Writing War Transformed: The Future of Twenty-First-Century Great Power Competition and Conflict seemed an inevitable project for Major General Mick Ryan (Retd.) to mark the end of his military career. After over 30 years of service, Ryan served across a number of operational, staff and training roles; however, arguably his greatest contribution to the Australian Defence Force (ADF) was found in his passion of Professional Military Education (PME).

After quite literally writing the book on Army’s needs for education and training, Ryan would go on to serve as the Director General Training and Doctrine for Army, and finally the Commander of the Australian Defence College.

Ryan’s passion for PME is clearly visible throughout the book, drawing on much of his earlier work and ties to leading academics within the various fields intersecting with the profession of arms.

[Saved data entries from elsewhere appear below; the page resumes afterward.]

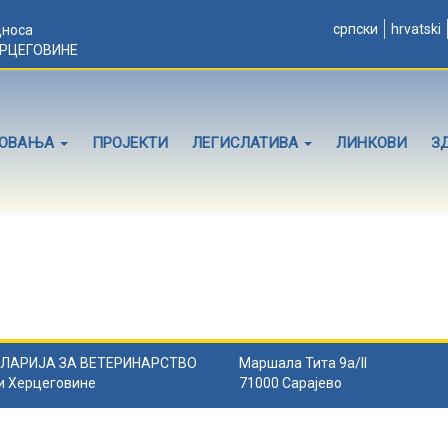
српски
hrvatski
дноса
ЕРЦЕГОВИНЕ
ЛОВАЊА
ПРОЈЕКТИ
ЛЕГИСЛАТИВА
ЛИНКОВИ
З
ЛАРИЈА ЗА ВЕТЕРИНАРСТВО
Маршала Тита 9а/II
и Херцеговине
71000 Сарајево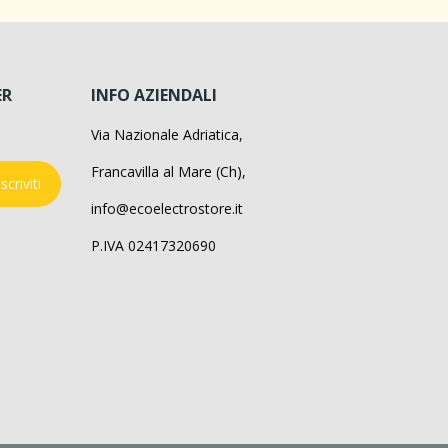
ER
INFO AZIENDALI
Via Nazionale Adriatica,
Francavilla al Mare (Ch),
Iscriviti
info@ecoelectrostore.it
P.IVA 02417320690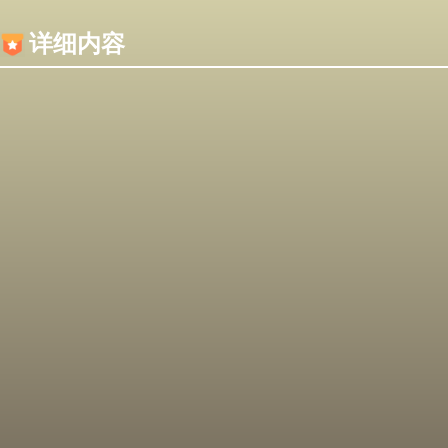
内容加载失败，可能是你的浏览器屏蔽了JS脚本！
详细内容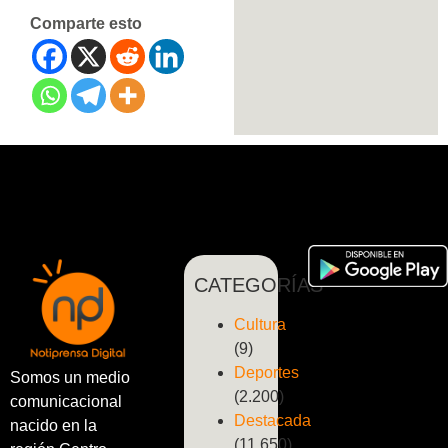
Comparte esto
CATEGORÍAS
Cultura
(9)
Deportes
Somos un medio
(2.200)
comunicacional
Destacada
nacido en la
(11.650)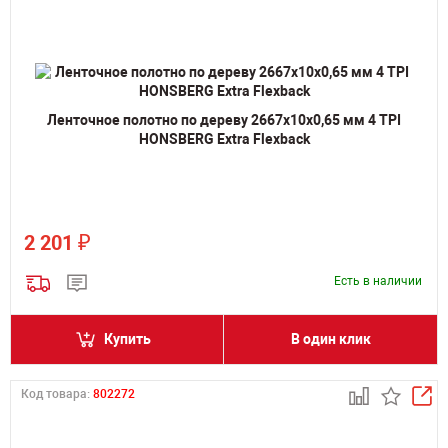
Ленточное полотно по дереву 2667х10х0,65 мм 4 TPI
HONSBERG Extra Flexback
₽
2 201
Есть в наличии
Купить
В один клик
Код товара:
802272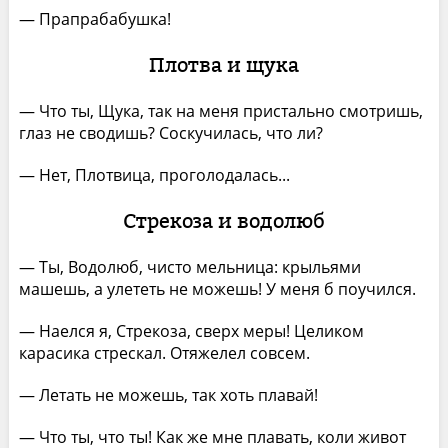
— Прапрабабушка!
Плотва и щука
— Что ты, Щука, так на меня пристально смотришь,
глаз не сводишь? Соскучилась, что ли?
— Нет, Плотвица, проголодалась...
Стрекоза и водолюб
— Ты, Водолюб, чисто мельница: крыльями
машешь, а улететь не можешь! У меня б поучился.
— Наелся я, Стрекоза, сверх меры! Целиком
карасика стрескал. Отяжелел совсем.
— Летать не можешь, так хоть плавай!
— Что ты, что ты! Как же мне плавать, коли живот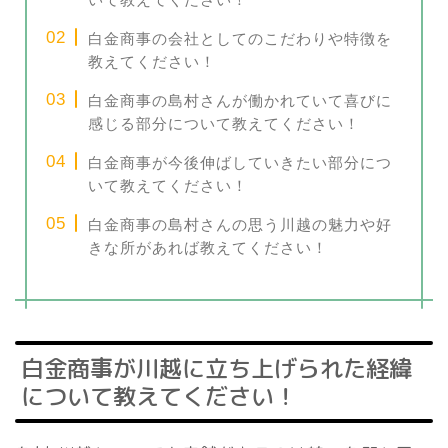
白金商事の会社としてのこだわりや特徴を
教えてください！
白金商事の島村さんが働かれていて喜びに
感じる部分について教えてください！
白金商事が今後伸ばしていきたい部分につ
いて教えてください！
白金商事の島村さんの思う川越の魅力や好
きな所があれば教えてください！
白金商事が川越に立ち上げられた経緯
について教えてください！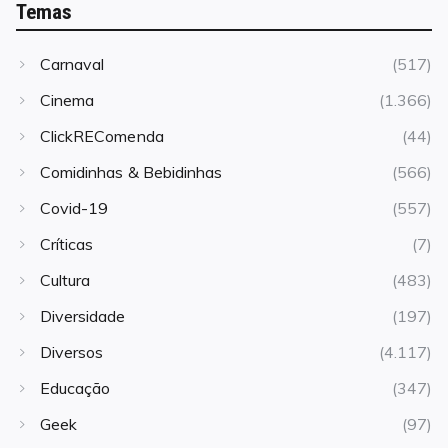
Temas
Carnaval
(517)
Cinema
(1.366)
ClickREComenda
(44)
Comidinhas & Bebidinhas
(566)
Covid-19
(557)
Críticas
(7)
Cultura
(483)
Diversidade
(197)
Diversos
(4.117)
Educação
(347)
Geek
(97)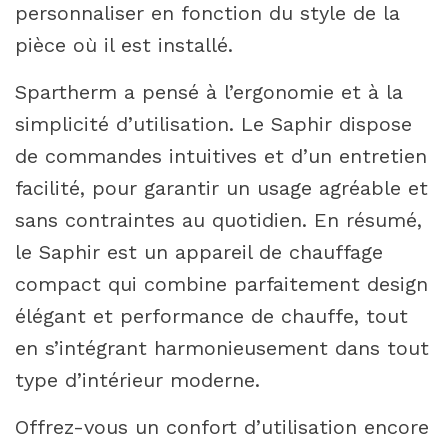
personnaliser en fonction du style de la
pièce où il est installé.
Spartherm a pensé à l’ergonomie et à la
simplicité d’utilisation. Le Saphir dispose
de commandes intuitives et d’un entretien
facilité, pour garantir un usage agréable et
sans contraintes au quotidien. En résumé,
le Saphir est un appareil de chauffage
compact qui combine parfaitement design
élégant et performance de chauffe, tout
en s’intégrant harmonieusement dans tout
type d’intérieur moderne.
Offrez-vous un confort d’utilisation encore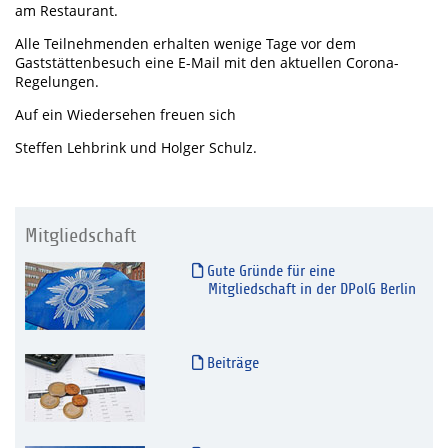
am Restaurant.
Alle Teilnehmenden erhalten wenige Tage vor dem
Gaststättenbesuch eine E-Mail mit den aktuellen Corona-
Regelungen.
Auf ein Wiedersehen freuen sich
Steffen Lehbrink und Holger Schulz.
Mitgliedschaft
Gute Gründe für eine
Mitgliedschaft in der DPolG Berlin
Beiträge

Reinforcing his love of history, he also often uses historical examples (in lieu of personal anecdotes) to make his case. The book is clearly not a memoir, but rather his own contribution to the profession of arms and the study of the future of war.

Ryan’s overarching thesis – that technology alone will not prove decisive in the wars of the 21st century – is not altogether new, or particularly contentious. It is, however, an idea that is worth promoting when the allure of new technologies can distract from investments in any military’s greatest capability: its people.

War Transformed is also not a forecast or prediction of the future of war. Rather, his work could be seen more as a descriptor of the key technologies affecting warfare in the 21st century than as a disruptive position on how Western militaries need to re-evaluate their approach to preparing for these conflicts. In this regard, the book is unlikely to be met with much debate or conjecture within the profession of arms. Similarly, Ryan avoids issues of policy or political controversy in lieu of a narrower focus on how Western militaries need to be responsive to change.

Nevertheless, its value for those seeking to understand war’s evolving character is certainly evident. Predicting the future may well be a fruitless endeavour, but preparing for it never is. In this sense, his central thesis holds true. A focus on the intellectual edge for competitive advantage allows for the creation of an agile force that can embrace change and adapt to war’s evolving character.

The book is also quite timely, being released only a few weeks before the Russian Invasion of Ukraine. So far, Ryan’s assertions have held true to the events that have occurred since then. Technology has not proved decisive, surprise has been enduring, and the wit of a motivated force has continued to prevail over a larger and better resourced adversary.

Ryan concludes with six propositions to prepare for future conflicts. Each is founded on war’s enduring nature – that it will continue to be a human endeavour. By reinforcing the importance of the human in war, he seeks to focus his recommendations on how to ensure those humans are best prepared to navigate an uncertain world. In order to harness the potential of emerging and disruptive technologies, Ryan contends that militaries need to incentivise and nurture intellectual curiosity.

New technologies will require new approaches and new approaches will require a cultural change as much as they’ll require an institutional one. Ryan’s work provides a clear outline of the challenges confronting professional militaries in an accelerated and uncertain world. While he doesn’t provide all the answers to these challenges, he does provide a meaningful contribution to the discussion and a goal to aspire towards. For this, his work deserves the attention of any military professional.